Where's the evolution?
Dicamba is meant to replace Monsanto's previous herbicide/genetically modified seed system that was based on the weed killer glyphosate, also known as Roundup. Monsanto's Roundup Ready corn, soy, and cotton are genetically modified to survive Roundup spraying and are widely planted — but this ubiquity has had a downside. The more Roundup Ready crops are planted, the more Roundup can be sprayed, and the more strongly natural selection favors any weed that happens to carry a mutation that allows it to resist the effects of Roundup. Since 1998, scientists have discovered at least 24 different weed species in which glyphosate resistance has evolved! The more common these resistant strains become (and they are becoming more common), the less useful Roundup and Roundup Ready seeds are. Monsanto's push to develop and sell dicamba-resistant crops is a direct response to the evolution of Roundup resistance.
So how did Roundup resistance arise? The evolutionary story is fairly straightforward. Populations of weeds are genetically variable — that is, they contain many different versions of their genes accumulated through generation after generation of random mutation. Many of the gene versions in a population at any given time are rare and likely have little particularly positive or negative effect for the individual carrying them, at least in usual circumstances. However, when the environment changes (for example, by being flooded with glyphosate), some of those variants may reveal their hidden utility, if they, for example, change the shape of a key protein just enough that it cannot bind a herbicide molecule.
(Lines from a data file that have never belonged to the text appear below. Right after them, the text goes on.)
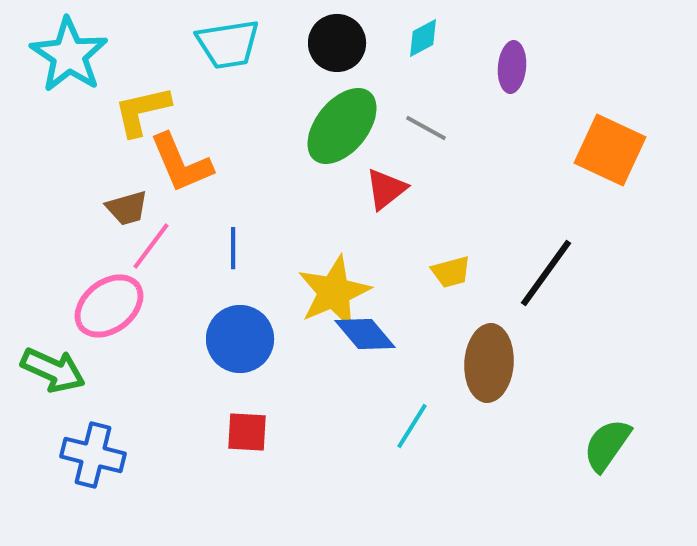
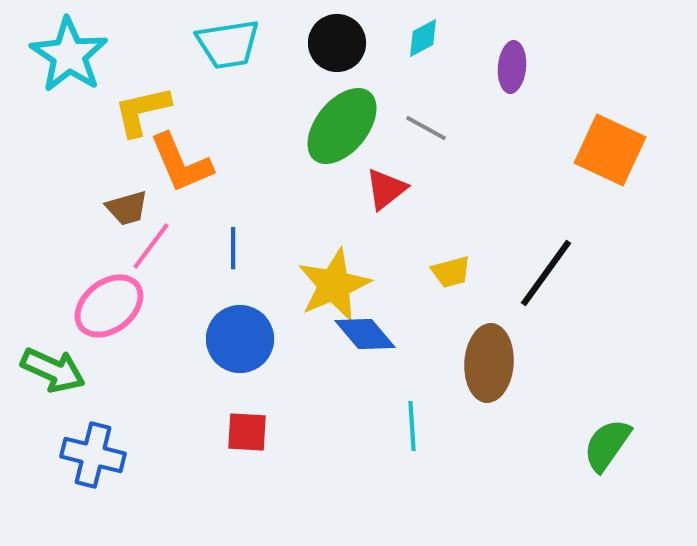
yellow star: moved 7 px up
cyan line: rotated 36 degrees counterclockwise
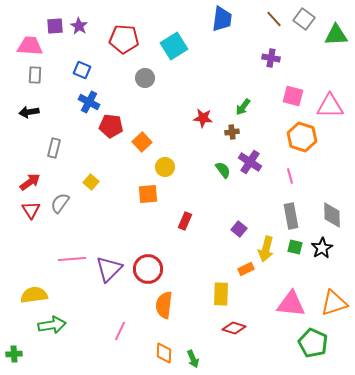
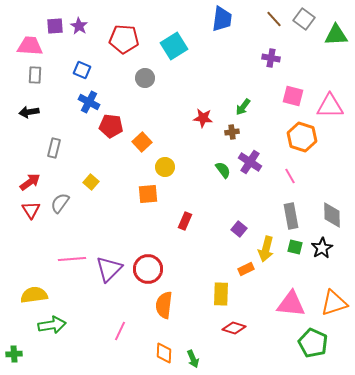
pink line at (290, 176): rotated 14 degrees counterclockwise
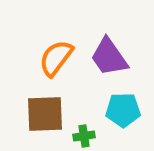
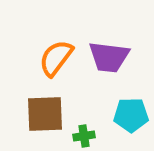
purple trapezoid: rotated 48 degrees counterclockwise
cyan pentagon: moved 8 px right, 5 px down
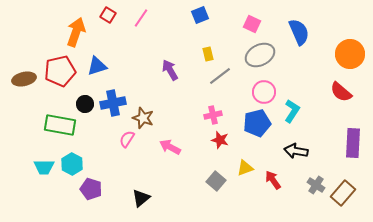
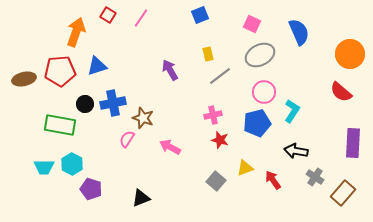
red pentagon: rotated 8 degrees clockwise
gray cross: moved 1 px left, 8 px up
black triangle: rotated 18 degrees clockwise
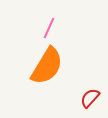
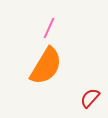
orange semicircle: moved 1 px left
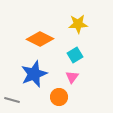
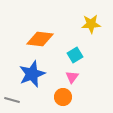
yellow star: moved 13 px right
orange diamond: rotated 20 degrees counterclockwise
blue star: moved 2 px left
orange circle: moved 4 px right
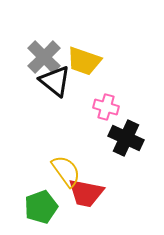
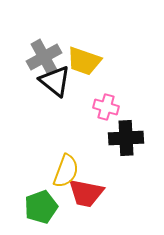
gray cross: rotated 16 degrees clockwise
black cross: rotated 28 degrees counterclockwise
yellow semicircle: rotated 56 degrees clockwise
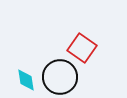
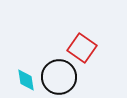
black circle: moved 1 px left
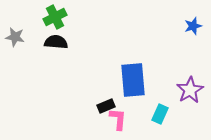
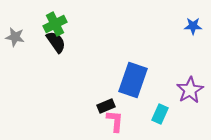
green cross: moved 7 px down
blue star: rotated 18 degrees clockwise
black semicircle: rotated 50 degrees clockwise
blue rectangle: rotated 24 degrees clockwise
pink L-shape: moved 3 px left, 2 px down
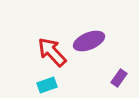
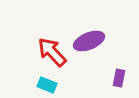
purple rectangle: rotated 24 degrees counterclockwise
cyan rectangle: rotated 42 degrees clockwise
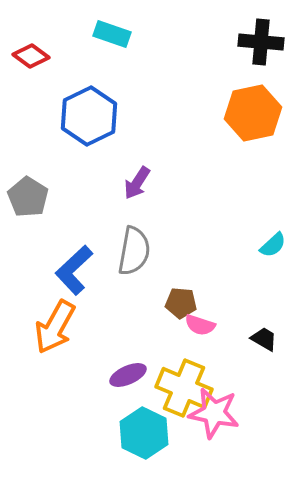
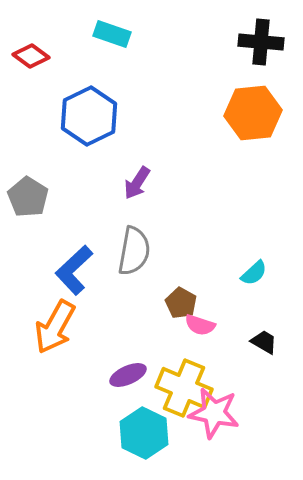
orange hexagon: rotated 6 degrees clockwise
cyan semicircle: moved 19 px left, 28 px down
brown pentagon: rotated 24 degrees clockwise
black trapezoid: moved 3 px down
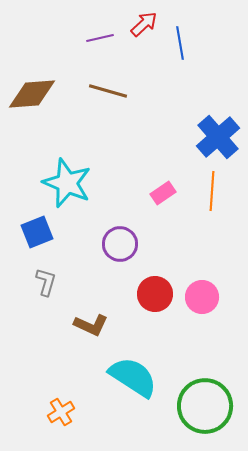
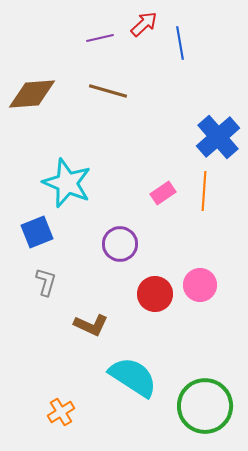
orange line: moved 8 px left
pink circle: moved 2 px left, 12 px up
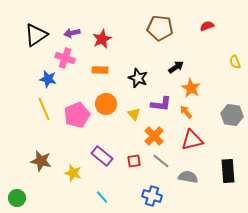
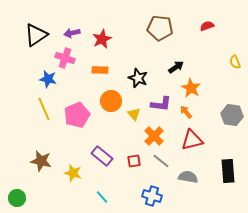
orange circle: moved 5 px right, 3 px up
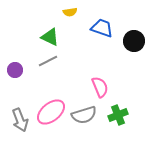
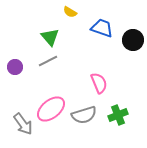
yellow semicircle: rotated 40 degrees clockwise
green triangle: rotated 24 degrees clockwise
black circle: moved 1 px left, 1 px up
purple circle: moved 3 px up
pink semicircle: moved 1 px left, 4 px up
pink ellipse: moved 3 px up
gray arrow: moved 3 px right, 4 px down; rotated 15 degrees counterclockwise
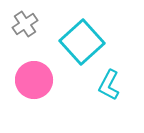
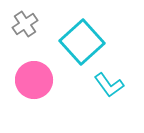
cyan L-shape: rotated 64 degrees counterclockwise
In the new environmental conditions (e.g., where glyphosate is present), individuals that do not carry the resistant version die and do not pass on the gene versions that they carry to the next generation; whereas, individuals that happen to carry a gene version that allows them to resist the herbicide survive and are able to reproduce, passing on the resistant gene version. Through this process, over the course of generations, gene versions that resist the effects of a herbicide can become common in a weed population, rendering the herbicide ineffective.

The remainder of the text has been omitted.